_Records to process_.
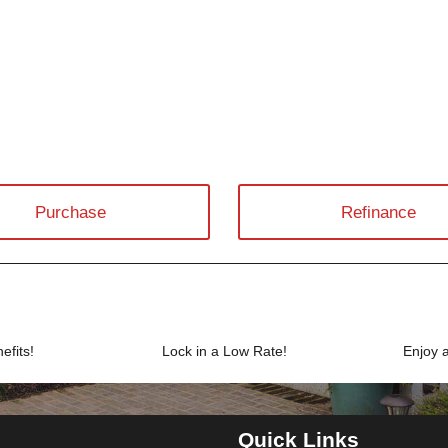
Purchase
Refinance
efits!
Lock in a Low Rate!
Enjoy 
Quick Links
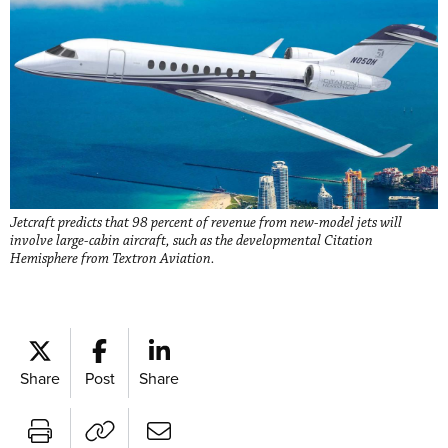
Jetcraft predicts that 98 percent of revenue from new-model jets will
involve large-cabin aircraft, such as the developmental Citation
Hemisphere from Textron Aviation.
Share
Post
Share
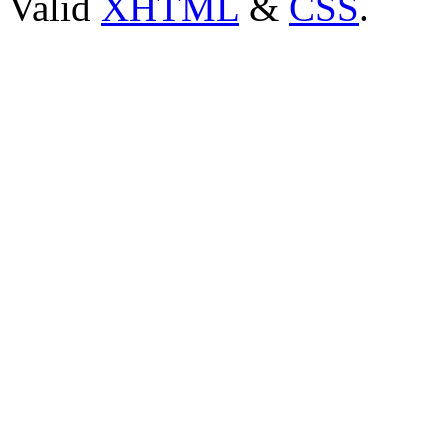
Valid
XHTML
&
CSS
.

_Exercise requirements_. Write out the data above precisely. Pictures stay out.

_Written answer_.
Purchase
Refinance
efits!
Lock in a Low Rate!
Enjoy 
Quick Links
Jetcraft predicts that 98 percent of revenue from new-model jets will
involve large-cabin aircraft, such as the developmental Citation
Hemisphere from Textron Aviation.
Share
Post
Share
Valid
XHTML
&
CSS
.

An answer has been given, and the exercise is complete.